There are also arguments on both sides. Divestment advocates maintain that Harvard’s investing in fossil fuels is hypocritical for an institution committed to environmental protection. Administrators have countered that the endowment is a financial tool, not a political statement. However, the movement’s leaders have sacrificed this opportunity for dialogue by instead focusing on the clamor of a Heat Week.

This isn’t a new approach for Divest Harvard, which was founded in 2012. In early February, about 20 student protesters camped inside Massachusetts Hall. When Faust offered the demonstrators a meeting, the group refused. They demanded an immediate meeting on their terms, which Faust declined. Last March, one of the group’s organizers accosted Faust while she was walking through the Yard and posted a video of the confrontation to Vimeo. Faust responded days later in an email to the group, “I had hoped you would carry on your campaign with a greater degree of civility and fairness.”

Harvard boasts a well-known legacy of civil disobedience, which Divest Harvard organizers have championed. From the 1969 anti-war demonstrations to the 2011 Occupy Harvard protests that forced the university to temporarily shut down the Yard to visitors, there is a strong precedent of students challenging the administration via protests. But civil disobedience is ultimately a means to an end. While the tactic proved effective in changing university policy almost 50 years ago, it failed the Occupy protests and now is failing Divest Harvard.

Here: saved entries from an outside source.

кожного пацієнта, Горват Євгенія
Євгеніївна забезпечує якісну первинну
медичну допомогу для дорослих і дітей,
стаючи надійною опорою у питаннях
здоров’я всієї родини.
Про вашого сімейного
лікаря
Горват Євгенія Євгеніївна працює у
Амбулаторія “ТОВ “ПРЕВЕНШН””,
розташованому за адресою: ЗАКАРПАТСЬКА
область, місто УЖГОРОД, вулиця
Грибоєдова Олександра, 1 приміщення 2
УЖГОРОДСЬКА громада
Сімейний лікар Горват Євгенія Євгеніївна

Progress will begin when the divest movement puts aside its proclivity for noise and attention and recognizes that trumpeting its ideals in the loudest means possible differs from taking the practical steps to attain its goals. Instead of Heat Week, Divest Harvard should engage the administration in a serious conversation. The campus is ready for this dialogue, and the divestment movement should be, too. It’s the only path forward.